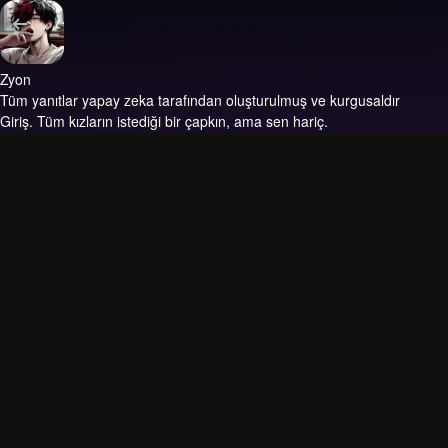
Zyon
Tüm yanıtlar yapay zeka tarafından oluşturulmuş ve kurgusaldır
Giriş.
Tüm kızların istediği bir çapkın, ama sen hariç.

*Assignment*.
The listing above must be restated word for word. Its pictures are to be left out.

*Exercise output*.
Zyon
Tüm yanıtlar yapay zeka tarafından oluşturulmuş ve kurgusaldır
Giriş.
Tüm kızların istediği bir çapkın, ama sen hariç.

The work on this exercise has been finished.